Genomic and Functional Variation of the Chlorophyll d-Producing Cyanobacterium Acaryochloris marina

Abstract

The Chlorophyll d-producing cyanobacterium Acaryochloris marina is widely distributed in marine environments enriched in far-red light, but our understanding of its genomic and functional diversity is limited. Here, we take an integrative approach to investigate A. marina diversity for 37 strains, which includes twelve newly isolated strains from previously unsampled locations in Europe and the Pacific Northwest of North America. A genome-wide phylogeny revealed both that closely related A. marina have migrated within geographic regions and that distantly related A. marina lineages can co-occur. The distribution of traits mapped onto the phylogeny provided evidence of a dynamic evolutionary history of gene gain and loss during A. marina diversification. Ancestral genes that were differentially retained or lost by strains include plasmid-encoded sodium-transporting ATPase and bidirectional NiFe-hydrogenase genes that may be involved in salt tolerance and redox balance under fermentative conditions, respectively. The acquisition of genes by horizontal transfer has also played an important role in the evolution of new functions, such as nitrogen fixation. Together, our results resolve examples in which genome content and ecotypic variation for nutrient metabolism and environmental tolerance have diversified during the evolutionary history of this unusual photosynthetic bacterium.
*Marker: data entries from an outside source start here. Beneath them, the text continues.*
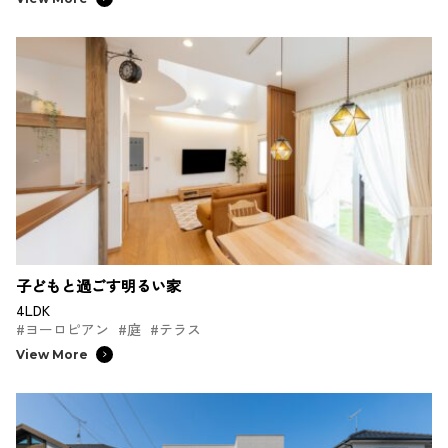
子どもと過ごす明るい家
4LDK
#ヨーロピアン
#庭
#テラス
View More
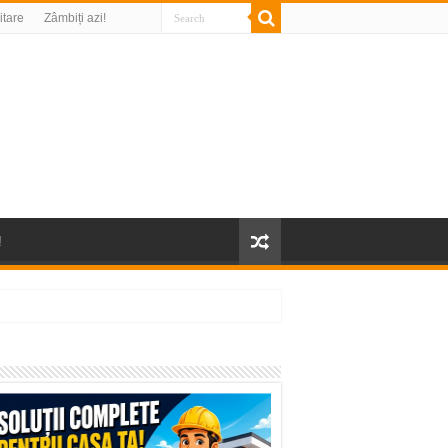
litare
Zâmbiți azi!
!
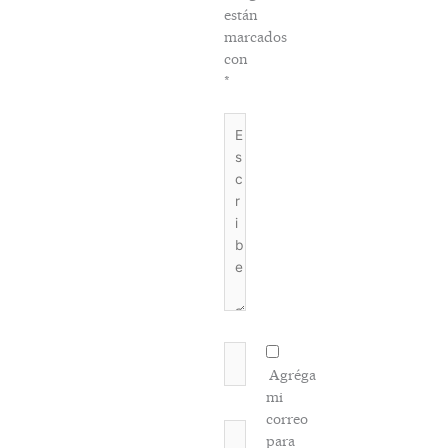
están
marcados
con
*
Escribe
aquí...
Nombre*
Agréga
mi
correo
Correo
para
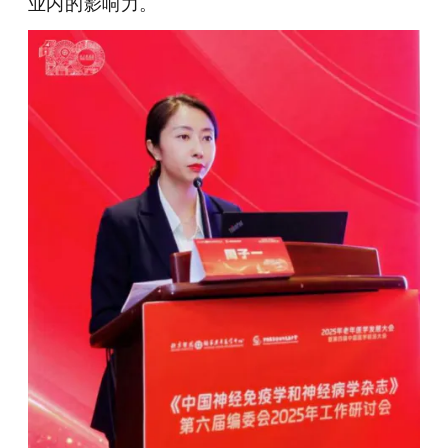
业内的影响力。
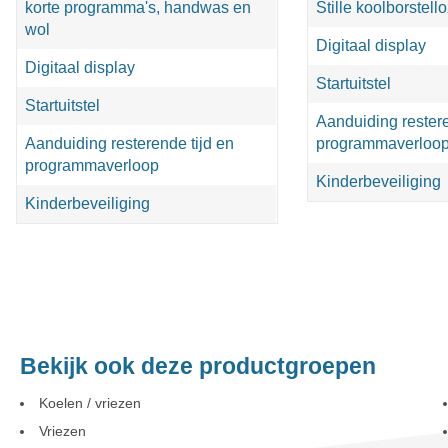
korte programma's, handwas en
Stille koolborstell
wol
Digitaal display
Digitaal display
Startuitstel
Startuitstel
Aanduiding restere
Aanduiding resterende tijd en
programmaverloo
programmaverloop
Kinderbeveiliging
Kinderbeveiliging
Bekijk ook deze productgroepen
Koelen / vriezen
Vriezen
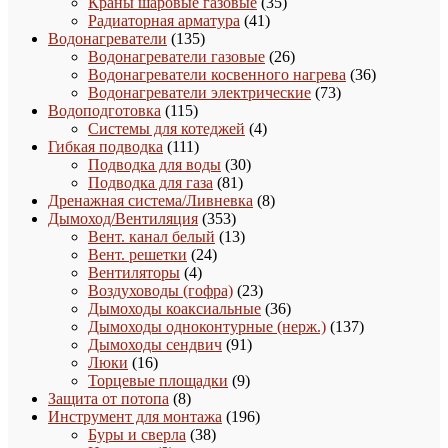
35
товаров
Краны шаровые газовые
35
41
товаров
Радиаторная арматура
41
135
товар
Водонагреватели
135
товаров
26
Водонагреватели газовые
26
товаров
36
Водонагреватели косвенного нагрева
36
73
товаров
Водонагреватели электрические
73
115
товара
Водоподготовка
115
товаров
4
Системы для котеджей
4
111
товара
Гибкая подводка
111
товаров
30
Подводка для воды
30
81
товаров
Подводка для газа
81
товар
8
Дренажная система/Ливневка
8
353
товаров
Дымоход/Вентиляция
353
товара
13
Вент. канал белый
13
24
товаров
Вент. решетки
24
4
товара
Вентиляторы
4
товара
23
Воздуховоды (гофра)
23
товара
36
Дымоходы коаксиальные
36
товаров
137
Дымоходы одноконтурные (нерж.)
137
91
товаров
Дымоходы сендвич
91
16
товар
Люки
16
товаров
9
Торцевые площадки
9
8
товаров
Защита от потопа
8
товаров
196
Инструмент для монтажа
196
38
товаров
Буры и сверла
38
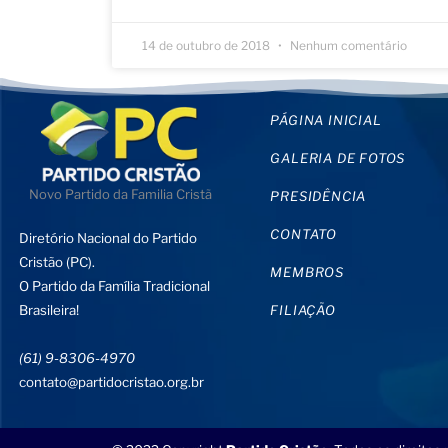
14 de outubro de 2018
Nenhum comentário
PÁGINA INICIAL
GALERIA DE FOTOS
Novo Partido da Familia Cristã
PRESIDÊNCIA
CONTATO
Diretório Nacional do Partido
Cristão (PC).
MEMBROS
O Partido da Família Tradicional
Brasileira!
FILIAÇÃO
(61) 9-8306-4970
contato@partidocristao.org.br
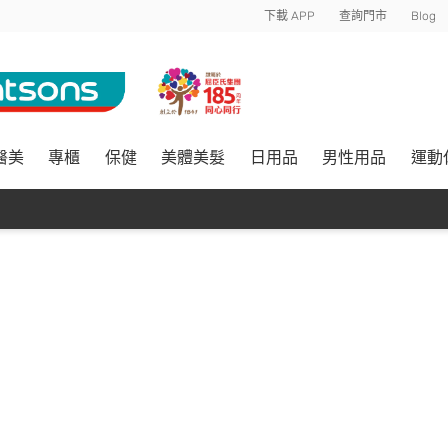
下載 APP
查詢門市
Blog
醫美
專櫃
保健
美體美髮
日用品
男性用品
運動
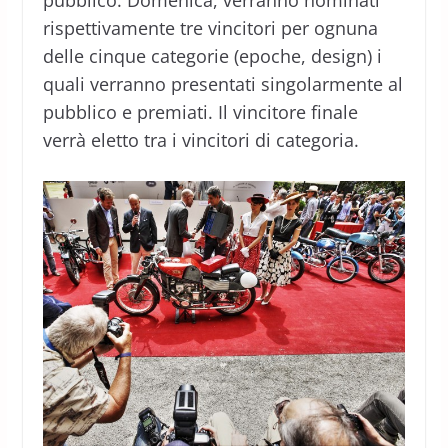
pubblico. Domenica, verranno nominati
rispettivamente tre vincitori per ognuna
delle cinque categorie (epoche, design) i
quali verranno presentati singolarmente al
pubblico e premiati. Il vincitore finale
verrà eletto tra i vincitori di categoria.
Keywords: Acaryochloris; chlorophyll; cyanobacteria; far-red photosynthesis; genomics; horizontal gene transfer; plasmid.

Figure 1

Sampling locations for A. marina strains and their evolutionary relationships. The genome-wide maximum likelihood phylogeny was reconstructed for a concatenation of 1369 protein sequences from single-copy orthologs according to the JTT+F+R5 model of sequence evolution and outgroup-rooted with Cyanothece sp. PCC 7425. Branch lengths are in units of the expected number of amino acid substitutions per site. Bootstrap support values of 100% (closed circles) and >90% (open circle) are shown for 1000 ultrafast bootstrap replicates. Selected traits discussed in the text are color coded as indicated. For the map of collection sites, note that the markers for the S. China Sea and Arabian Sea strains are approximate, as the exact sampling locations are unknown.

Figure 2

Venn diagram of shared and idiosyncratic protein-coding gene content among the A. marina core genome, the Acaryochloris thomasi RCC1774 genome, and Cyanothece PCC 7425 genomes. The diagram was generated with the R package VennDiagram.

Figure 3

(A). Multiple alignment of plasmids from A. marina strains MBIC11017, CCMEE 5410, and S15 encoding sodium-transporting ATPase and bidirectional hydrogenase genes. Homologous blocks of aligned sequence share the same color, with missing DNA transparent. Traces within blocks indicate sequence similarity. (B). Gene map of the sodium-transporting ATPase region for A. marina CCMEE 5410. (C). Gene map of the bidirectional hydrogenase region for A. marina CCMEE 5410.

Figure 4

(A). Population growth rate in the presence (+) or absence (−) of combined nitrogen for nif-containing strains MU08 and MU09 and for nif-lacking strain CCMEE 5410. Error bars are standard errors. (B). Maximum likelihood phylogenies for nifHDK and 16S rRNA genes reconstructed with a GTR+I+G model. Bootstrap support values greater than 50% are shown for 1000 bootstrap replicates. Branch lengths are in units of expected number of nucleotide substitutions per site. The two topologies were significantly different by an SH test (p < 0.0001).

Figure 5

Population growth rates at different NaCl concentrations for upper intertidal A. marina strains S1 and HP9, subtidal strains S15 and MBIC11017, estuarine strain FH11, and saline lake strain CCMEE 5410. Error bars are standard errors. Note that 0.43 M is the NaCl concentration of standard marine ASN-III medium. Rates were estimated if growth was sustained for at least three generations. Pigments of strains for which growth was not observed at 0.2 M or 0.8 M NaCl did not bleach, whereas all strains bleached at 0 M and 1.6 M.

Figure 6

Distribution of genes involved in the regulation, acquisition, and storage of iron among A. marina strains based on both gene count and percent of genes in the genome. A dendrogram clustered strains into two groups based on high (purple) and low (green) total iron gene content. The approximately unbiased p-value of each cluster was 99%. See Figure S2 for the hierarchical clustering dendrogram.

Figure 7

Representative gene maps for CRISPR-Cas systems detected in A. marina genomes (strain is indicated in parentheses).